**Description of the task**. Below are some records. Print all of them exactly as they appear.
■ ■ ■ ■ ■ ■ ■
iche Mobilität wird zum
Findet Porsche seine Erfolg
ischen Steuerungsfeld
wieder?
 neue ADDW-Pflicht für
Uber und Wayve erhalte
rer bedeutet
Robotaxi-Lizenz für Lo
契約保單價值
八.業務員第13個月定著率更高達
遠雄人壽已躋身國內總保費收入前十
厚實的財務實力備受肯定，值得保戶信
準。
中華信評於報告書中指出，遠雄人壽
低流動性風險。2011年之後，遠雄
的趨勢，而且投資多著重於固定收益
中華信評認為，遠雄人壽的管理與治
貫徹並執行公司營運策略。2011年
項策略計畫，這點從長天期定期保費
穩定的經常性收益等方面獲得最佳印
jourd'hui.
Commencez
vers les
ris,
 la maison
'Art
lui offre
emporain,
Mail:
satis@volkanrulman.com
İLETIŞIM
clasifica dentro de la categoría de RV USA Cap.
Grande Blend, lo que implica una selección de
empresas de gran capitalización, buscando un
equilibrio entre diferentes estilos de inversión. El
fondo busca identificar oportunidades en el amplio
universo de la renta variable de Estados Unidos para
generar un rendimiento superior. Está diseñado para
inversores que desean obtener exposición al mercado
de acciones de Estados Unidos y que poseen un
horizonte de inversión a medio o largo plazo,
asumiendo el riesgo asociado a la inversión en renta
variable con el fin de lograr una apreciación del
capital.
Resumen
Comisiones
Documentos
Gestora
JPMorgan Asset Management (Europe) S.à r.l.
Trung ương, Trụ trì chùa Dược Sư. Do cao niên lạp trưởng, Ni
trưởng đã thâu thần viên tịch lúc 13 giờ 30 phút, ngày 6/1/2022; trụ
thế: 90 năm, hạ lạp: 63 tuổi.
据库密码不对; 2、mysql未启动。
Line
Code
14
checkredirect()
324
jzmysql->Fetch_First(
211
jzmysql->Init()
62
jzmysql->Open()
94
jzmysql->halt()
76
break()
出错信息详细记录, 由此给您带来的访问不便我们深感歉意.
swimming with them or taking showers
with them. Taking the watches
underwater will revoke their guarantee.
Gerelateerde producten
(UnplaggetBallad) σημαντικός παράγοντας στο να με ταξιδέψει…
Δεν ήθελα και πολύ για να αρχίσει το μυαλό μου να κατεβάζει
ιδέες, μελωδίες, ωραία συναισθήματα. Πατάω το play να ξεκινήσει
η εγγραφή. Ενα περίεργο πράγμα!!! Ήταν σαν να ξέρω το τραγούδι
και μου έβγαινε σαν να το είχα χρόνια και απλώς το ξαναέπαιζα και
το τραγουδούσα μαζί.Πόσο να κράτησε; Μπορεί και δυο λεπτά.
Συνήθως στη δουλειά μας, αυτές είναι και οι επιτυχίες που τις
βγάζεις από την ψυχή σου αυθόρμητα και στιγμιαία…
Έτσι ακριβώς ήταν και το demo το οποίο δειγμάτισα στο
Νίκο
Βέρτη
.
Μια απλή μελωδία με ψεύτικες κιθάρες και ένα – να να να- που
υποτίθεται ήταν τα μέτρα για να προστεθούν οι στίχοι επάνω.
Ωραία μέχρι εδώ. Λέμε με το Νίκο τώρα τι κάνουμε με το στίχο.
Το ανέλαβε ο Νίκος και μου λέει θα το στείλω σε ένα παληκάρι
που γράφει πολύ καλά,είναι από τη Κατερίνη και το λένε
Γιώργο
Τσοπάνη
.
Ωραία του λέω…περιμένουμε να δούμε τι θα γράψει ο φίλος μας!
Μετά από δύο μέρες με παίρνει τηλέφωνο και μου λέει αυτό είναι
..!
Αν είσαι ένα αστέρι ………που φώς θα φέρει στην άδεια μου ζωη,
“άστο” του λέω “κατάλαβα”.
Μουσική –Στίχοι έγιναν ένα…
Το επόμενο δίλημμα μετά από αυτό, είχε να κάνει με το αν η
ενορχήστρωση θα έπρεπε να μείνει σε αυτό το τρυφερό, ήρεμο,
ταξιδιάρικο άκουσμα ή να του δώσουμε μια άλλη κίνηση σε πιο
■ ■ ■ ■ ■ ■ ■
**Response area**.
iche Mobilität wird zum
Findet Porsche seine Erfolg
ischen Steuerungsfeld
wieder?
 neue ADDW-Pflicht für
Uber und Wayve erhalte
rer bedeutet
Robotaxi-Lizenz für Lo
契約保單價值
八.業務員第13個月定著率更高達
遠雄人壽已躋身國內總保費收入前十
厚實的財務實力備受肯定，值得保戶信
準。
中華信評於報告書中指出，遠雄人壽
低流動性風險。2011年之後，遠雄
的趨勢，而且投資多著重於固定收益
中華信評認為，遠雄人壽的管理與治
貫徹並執行公司營運策略。2011年
項策略計畫，這點從長天期定期保費
穩定的經常性收益等方面獲得最佳印
jourd'hui.
Commencez
vers les
ris,
 la maison
'Art
lui offre
emporain,
Mail:
satis@volkanrulman.com
İLETIŞIM
clasifica dentro de la categoría de RV USA Cap.
Grande Blend, lo que implica una selección de
empresas de gran capitalización, buscando un
equilibrio entre diferentes estilos de inversión. El
fondo busca identificar oportunidades en el amplio
universo de la renta variable de Estados Unidos para
generar un rendimiento superior. Está diseñado para
inversores que desean obtener exposición al mercado
de acciones de Estados Unidos y que poseen un
horizonte de inversión a medio o largo plazo,
asumiendo el riesgo asociado a la inversión en renta
variable con el fin de lograr una apreciación del
capital.
Resumen
Comisiones
Documentos
Gestora
JPMorgan Asset Management (Europe) S.à r.l.
Trung ương, Trụ trì chùa Dược Sư. Do cao niên lạp trưởng, Ni
trưởng đã thâu thần viên tịch lúc 13 giờ 30 phút, ngày 6/1/2022; trụ
thế: 90 năm, hạ lạp: 63 tuổi.
据库密码不对; 2、mysql未启动。
Line
Code
14
checkredirect()
324
jzmysql->Fetch_First(
211
jzmysql->Init()
62
jzmysql->Open()
94
jzmysql->halt()
76
break()
出错信息详细记录, 由此给您带来的访问不便我们深感歉意.
swimming with them or taking showers
with them. Taking the watches
underwater will revoke their guarantee.
Gerelateerde producten
(UnplaggetBallad) σημαντικός παράγοντας στο να με ταξιδέψει…
Δεν ήθελα και πολύ για να αρχίσει το μυαλό μου να κατεβάζει
ιδέες, μελωδίες, ωραία συναισθήματα. Πατάω το play να ξεκινήσει
η εγγραφή. Ενα περίεργο πράγμα!!! Ήταν σαν να ξέρω το τραγούδι
και μου έβγαινε σαν να το είχα χρόνια και απλώς το ξαναέπαιζα και
το τραγουδούσα μαζί.Πόσο να κράτησε; Μπορεί και δυο λεπτά.
Συνήθως στη δουλειά μας, αυτές είναι και οι επιτυχίες που τις
βγάζεις από την ψυχή σου αυθόρμητα και στιγμιαία…
Έτσι ακριβώς ήταν και το demo το οποίο δειγμάτισα στο
Νίκο
Βέρτη
.
Μια απλή μελωδία με ψεύτικες κιθάρες και ένα – να να να- που
υποτίθεται ήταν τα μέτρα για να προστεθούν οι στίχοι επάνω.
Ωραία μέχρι εδώ. Λέμε με το Νίκο τώρα τι κάνουμε με το στίχο.
Το ανέλαβε ο Νίκος και μου λέει θα το στείλω σε ένα παληκάρι
που γράφει πολύ καλά,είναι από τη Κατερίνη και το λένε
Γιώργο
Τσοπάνη
.
Ωραία του λέω…περιμένουμε να δούμε τι θα γράψει ο φίλος μας!
Μετά από δύο μέρες με παίρνει τηλέφωνο και μου λέει αυτό είναι
..!
Αν είσαι ένα αστέρι ………που φώς θα φέρει στην άδεια μου ζωη,
“άστο” του λέω “κατάλαβα”.
Μουσική –Στίχοι έγιναν ένα…
Το επόμενο δίλημμα μετά από αυτό, είχε να κάνει με το αν η
ενορχήστρωση θα έπρεπε να μείνει σε αυτό το τρυφερό, ήρεμο,
ταξιδιάρικο άκουσμα ή να του δώσουμε μια άλλη κίνηση σε πιο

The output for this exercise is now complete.